(EXERCISE GOAL): A line belongs in the answer only if it contains the word "donut"; copy every such line from the listing below.

┌──

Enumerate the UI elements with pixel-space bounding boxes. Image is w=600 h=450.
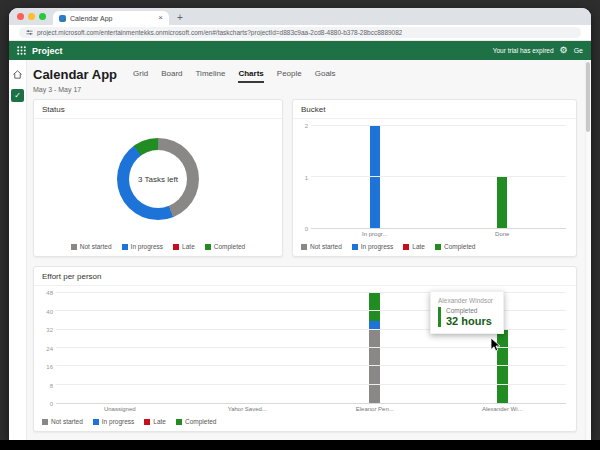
legend-label: In progress [102,418,135,425]
app-header: Project Your trial has expired ⚙ Ge [9,41,591,60]
address-bar[interactable]: project.microsoft.com/entertainmentekks.… [19,27,581,38]
legend-label: Late [182,243,195,250]
legend-label: In progress [131,243,164,250]
tab-favicon-icon [59,15,66,22]
new-tab-button[interactable]: + [169,12,191,25]
mouse-cursor-icon [490,337,501,352]
desktop-bottom-strip [0,440,600,450]
tooltip-value: 32 hours [446,315,492,327]
y-tick-label: 1 [305,175,308,181]
bucket-x-axis: In progr...Done [311,231,566,239]
legend-swatch-icon [301,244,307,250]
tab-close-icon[interactable]: × [158,14,163,22]
x-tick-label: Unassigned [56,406,184,414]
legend-item: In progress [352,243,394,250]
top-cards-row: Status 3 Tasks left Not startedIn progre… [33,99,577,257]
legend-swatch-icon [205,244,211,250]
tab-charts[interactable]: Charts [238,69,263,83]
screen: Calendar App × + project.microsoft.com/e… [0,0,600,450]
url-text: project.microsoft.com/entertainmentekks.… [37,29,402,36]
bucket-bar[interactable] [497,177,507,228]
scrollbar-thumb[interactable] [586,62,590,132]
y-tick-label: 2 [305,123,308,129]
x-tick-label: Done [439,231,567,239]
legend-swatch-icon [144,419,150,425]
bucket-y-axis: 012 [299,126,311,229]
tab-people[interactable]: People [277,69,302,83]
bucket-card: Bucket 012 In progr...Done No [292,99,577,257]
home-icon[interactable] [12,69,23,80]
legend-item: In progress [93,418,135,425]
legend-label: Completed [444,243,475,250]
legend-label: Not started [51,418,83,425]
legend-swatch-icon [122,244,128,250]
legend-item: Completed [205,243,245,250]
y-tick-label: 48 [46,290,53,296]
status-legend: Not startedIn progressLateCompleted [34,239,282,256]
y-tick-label: 16 [46,364,53,370]
tasks-check-icon[interactable]: ✓ [11,89,24,102]
tab-goals[interactable]: Goals [315,69,336,83]
settings-gear-icon[interactable]: ⚙ [560,46,568,55]
tab-timeline[interactable]: Timeline [196,69,226,83]
charts-area: Status 3 Tasks left Not startedIn progre… [33,99,577,432]
legend-swatch-icon [173,244,179,250]
window-controls [9,8,53,25]
status-card: Status 3 Tasks left Not startedIn progre… [33,99,283,257]
tooltip-accent-bar [438,307,441,327]
effort-bar-segment[interactable] [369,293,380,321]
gridline [56,384,566,385]
bucket-column [439,126,567,228]
y-tick-label: 8 [50,383,53,389]
tab-grid[interactable]: Grid [133,69,148,83]
legend-item: Not started [42,418,83,425]
bucket-chart-body: 012 In progr...Done [293,119,576,239]
status-donut[interactable]: 3 Tasks left [117,138,199,220]
title-row: Calendar App Grid Board Timeline Charts … [33,66,577,83]
get-app-label[interactable]: Ge [574,47,583,54]
legend-item: In progress [122,243,164,250]
legend-swatch-icon [435,244,441,250]
legend-item: Completed [176,418,216,425]
tab-board[interactable]: Board [161,69,182,83]
bucket-column [311,126,439,228]
legend-label: Not started [310,243,342,250]
chart-tooltip: Alexander Windsor Completed 32 hours [430,291,504,334]
gridline [311,176,566,177]
legend-swatch-icon [42,419,48,425]
gridline [311,125,566,126]
legend-item: Not started [301,243,342,250]
legend-swatch-icon [403,244,409,250]
legend-swatch-icon [176,419,182,425]
effort-legend: Not startedIn progressLateCompleted [34,414,576,431]
legend-item: Not started [71,243,112,250]
legend-swatch-icon [93,419,99,425]
minimize-window-button[interactable] [28,13,35,20]
legend-label: Completed [214,243,245,250]
gridline [56,365,566,366]
site-settings-tune-icon[interactable] [26,29,33,36]
page-title: Calendar App [33,67,117,82]
page-scrollbar[interactable] [585,60,591,440]
effort-x-axis: UnassignedYahor Saved...Eleanor Pen...Al… [56,406,566,414]
main-content: Calendar App Grid Board Timeline Charts … [27,60,591,440]
status-donut-wrap: 3 Tasks left [34,119,282,239]
legend-swatch-icon [352,244,358,250]
legend-item: Late [144,418,166,425]
maximize-window-button[interactable] [39,13,46,20]
legend-label: Late [153,418,166,425]
legend-item: Late [403,243,425,250]
y-tick-label: 32 [46,327,53,333]
effort-y-axis: 081624324048 [40,293,56,404]
y-tick-label: 0 [50,401,53,407]
close-window-button[interactable] [17,13,24,20]
bucket-bar[interactable] [370,126,380,228]
browser-tab-bar: Calendar App × + [9,8,591,25]
bucket-legend: Not startedIn progressLateCompleted [293,239,576,256]
y-tick-label: 40 [46,309,53,315]
waffle-menu-icon[interactable] [17,46,26,55]
browser-tab[interactable]: Calendar App × [53,11,169,25]
tooltip-status-label: Completed [446,307,492,314]
x-tick-label: Alexander Wi... [439,406,567,414]
date-range: May 3 - May 17 [33,86,577,93]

└──

(WRITTEN RESPONSE):
status-donut[interactable]: 3 Tasks left [117,138,199,220]
status-donut-wrap: 3 Tasks left [34,119,282,239]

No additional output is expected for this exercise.